What Technologists Working From Home Say They Really Need

When the COVID-19 pandemic hit earlier this year, technologists across the country rushed to build out their home offices. For some, replicating their in-office experience at home was as simple as booting up their laptop; but for data scientists, machine-learning experts, and other specialized professionals, the transition to working remotely full-time was a little bit more difficult (at least at first).

Now that we’re a number of months into working from home, what do technologists still need in order to do their jobs as effectively as possible? That’s a question that SlashData asked its audience as part of the 19th edition of its State of the Developer Nation.

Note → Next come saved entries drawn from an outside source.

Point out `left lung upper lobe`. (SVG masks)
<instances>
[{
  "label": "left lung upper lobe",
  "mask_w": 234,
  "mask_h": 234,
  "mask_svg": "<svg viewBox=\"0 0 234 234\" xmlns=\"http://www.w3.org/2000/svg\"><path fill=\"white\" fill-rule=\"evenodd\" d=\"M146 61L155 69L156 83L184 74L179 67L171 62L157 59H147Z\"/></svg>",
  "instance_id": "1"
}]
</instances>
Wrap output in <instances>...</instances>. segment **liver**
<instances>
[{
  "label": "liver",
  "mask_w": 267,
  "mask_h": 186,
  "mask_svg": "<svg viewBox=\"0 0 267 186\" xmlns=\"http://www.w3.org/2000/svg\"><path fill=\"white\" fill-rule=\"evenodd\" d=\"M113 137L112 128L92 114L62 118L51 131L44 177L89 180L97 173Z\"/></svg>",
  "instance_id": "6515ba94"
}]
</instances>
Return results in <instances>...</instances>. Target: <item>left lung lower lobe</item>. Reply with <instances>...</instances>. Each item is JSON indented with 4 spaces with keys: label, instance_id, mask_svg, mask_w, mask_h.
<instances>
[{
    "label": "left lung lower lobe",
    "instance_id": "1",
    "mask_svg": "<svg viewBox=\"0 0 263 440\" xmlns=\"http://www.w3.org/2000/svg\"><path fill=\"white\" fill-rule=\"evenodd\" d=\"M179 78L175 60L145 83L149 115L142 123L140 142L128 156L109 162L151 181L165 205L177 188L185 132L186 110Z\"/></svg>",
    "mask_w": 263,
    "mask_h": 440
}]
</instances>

As you can see from the chart below, a significant portion of developers (27 percent) say they have no extra needs related to the pandemic and/or working from home. That’s the good news. The bad news: Many developers still have needs that must be fulfilled in order for them to live and operate effectively.  

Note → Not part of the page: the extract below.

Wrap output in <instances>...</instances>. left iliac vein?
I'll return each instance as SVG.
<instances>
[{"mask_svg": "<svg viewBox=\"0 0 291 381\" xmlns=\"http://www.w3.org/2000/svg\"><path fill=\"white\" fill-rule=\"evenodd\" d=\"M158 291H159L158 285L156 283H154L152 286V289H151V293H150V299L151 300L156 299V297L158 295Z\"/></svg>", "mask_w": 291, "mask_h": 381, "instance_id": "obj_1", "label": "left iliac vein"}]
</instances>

At the top of the list: Flexible working hours/workload (34 percent). Although flexible hours are supposed to be one of the top benefits of remote work, it’s clear from this data that a significant portion of developers feel too bound to their schedules.

“The supremacy of non-technical needs is striking,” SlashData wrote in a note accompanying the data. “All of the technical necessities, except collaboration tools, sit at the bottom of the list, being reported only by about one in ten developers: better performance in terms of computing resources (13%), hardware components (9%), increased security (9%), and additional cloud space (7%).” 

SlashData believes that many developers’ pressing tech needs may have already been fulfilled. “It could also be, however, that developers did not perceive technical considerations as being more important than flexibility, networking, and learning.”

The percentages of developers who need flexible hours and mental health support hints at a persistent problem of burnout. Since early summer, Dice’s Sentiment Survey has revealed that, for a significant percentage of technologists, workloads have increased as a result of the COVID-19 pandemic. In July, some 73 percent of technologists told Blind, which anonymously surveys people in the tech industry, that they were feeling burnt-out. 

Whether or not your employer allows you to insert more flexibility into your work-from-home schedule (or provides benefits such as mental health counseling), there are steps you can take to help you avoid burnout. For starters, you can set your schedule, communicating to colleagues when you’re “off the clock” (for example, consider setting your working hours on your shared work calendar). Making a point of engaging with colleagues, and getting sleep and exercise, can likewise help put you in the right mindset.

Although it might not seem like it, most managers are open to negotiating your home-based workload. Keep the conversation friendly, and figure out which deadlines you can extend, and which tasks can perhaps be de-prioritized for the time being. Managers are intensely aware that even one technologist burning out can impact an entire team. By working together, you can reduce your stress to a manageable level.